Su moltissimi di questi punti, che rappresentano solo parzialmente il programma messo a punto da CDU, CSU ed SPD per la nascita di una nuova Grosse Koalition, il potenziale nuovo governo dovrà scontrarsi con le posizioni di Verdi, Liberali e, soprattutto, di AfD. Un nuovo esecutivo di larghe intese cambierà gli scenari soprattutto per Alternative fuer Deutschland, pronto a diventare il primo partito di opposizione e, in quanto tale, a giovarsi di una serie non indifferente di privilegi parlamentari.
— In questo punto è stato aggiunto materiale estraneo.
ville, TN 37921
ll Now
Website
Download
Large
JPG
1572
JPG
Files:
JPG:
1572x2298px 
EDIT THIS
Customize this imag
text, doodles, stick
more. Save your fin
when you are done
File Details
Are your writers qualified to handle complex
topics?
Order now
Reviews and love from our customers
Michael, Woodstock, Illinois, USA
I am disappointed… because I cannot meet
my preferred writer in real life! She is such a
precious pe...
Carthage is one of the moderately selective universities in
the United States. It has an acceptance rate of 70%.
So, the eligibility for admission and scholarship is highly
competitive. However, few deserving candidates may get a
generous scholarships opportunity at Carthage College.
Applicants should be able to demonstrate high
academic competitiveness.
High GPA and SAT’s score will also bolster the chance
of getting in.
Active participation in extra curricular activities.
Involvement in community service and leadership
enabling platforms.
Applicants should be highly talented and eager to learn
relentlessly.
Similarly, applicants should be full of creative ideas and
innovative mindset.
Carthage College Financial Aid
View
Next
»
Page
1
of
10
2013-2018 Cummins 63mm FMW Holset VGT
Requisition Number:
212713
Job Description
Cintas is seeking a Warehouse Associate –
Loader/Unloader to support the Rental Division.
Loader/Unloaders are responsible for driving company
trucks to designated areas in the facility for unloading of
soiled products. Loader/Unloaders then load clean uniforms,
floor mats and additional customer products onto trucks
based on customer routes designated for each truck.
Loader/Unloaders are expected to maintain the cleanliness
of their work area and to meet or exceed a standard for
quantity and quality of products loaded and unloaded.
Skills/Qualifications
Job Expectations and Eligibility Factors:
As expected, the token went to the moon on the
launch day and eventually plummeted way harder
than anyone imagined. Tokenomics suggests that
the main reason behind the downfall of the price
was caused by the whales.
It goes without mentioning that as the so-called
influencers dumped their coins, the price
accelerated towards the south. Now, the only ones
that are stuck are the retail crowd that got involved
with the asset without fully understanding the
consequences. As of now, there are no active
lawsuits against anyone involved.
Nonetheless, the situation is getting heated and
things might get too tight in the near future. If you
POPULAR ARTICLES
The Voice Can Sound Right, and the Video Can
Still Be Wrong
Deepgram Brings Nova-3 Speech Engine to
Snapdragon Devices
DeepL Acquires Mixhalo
I deputati di Afd, ad esempio, saranno i primi a poter rispondere dopo ogni eventuale discorso di Angela Merkel al Bundestag (e per prassi la tv di Stato replica, nei servizi giornalistici, l’ordine di parola previsto dal Parlamento) e potranno intervenire prima del governo durante i dibattiti relativi alle manovre finanziarie, con tutto ciò che questo significa in termini di esposizione mediatica e possibile capitalizzazione di consensi.
Da questo punto di vista, ancora una volta, la SPD ha probabilmente perso una grande occasione. Sono in molti a credere che il Partito Socialdemocratico avrebbe potuto trarre beneficio da quattro anni di opposizione seria e costante, ristrutturandosi al proprio interno e riallacciando un rapporto di fiducia con l’elettorato di centro-sinistra scontento dell’appiattimento SPD sulle posizioni merkeliane. Bisogna anche ammettere, in questo senso, che aldilà degli errori di Schulz, la cui gestione della sconfitta elettorale è stata a dir poco disastrosa, il mancato accordo CDU/CSU con Verdi e FDP, oltre a mandare in fumo il tentativo di costruzione della cosiddetta “coalizione Giamaica”, ha chiuso l’SPD all’angolo, limitando al minimo le possibilità di manovra: un SPD indisponibile alle trattative per un nuovo governo avrebbe dovuto fronteggiare da un lato gli attacchi di quanti l’avrebbero ritenuto responsabile del ritorno alle urne, dall’altro un voto in cui, molto probabilmente, avrebbe comunque perso ulteriormente consensi.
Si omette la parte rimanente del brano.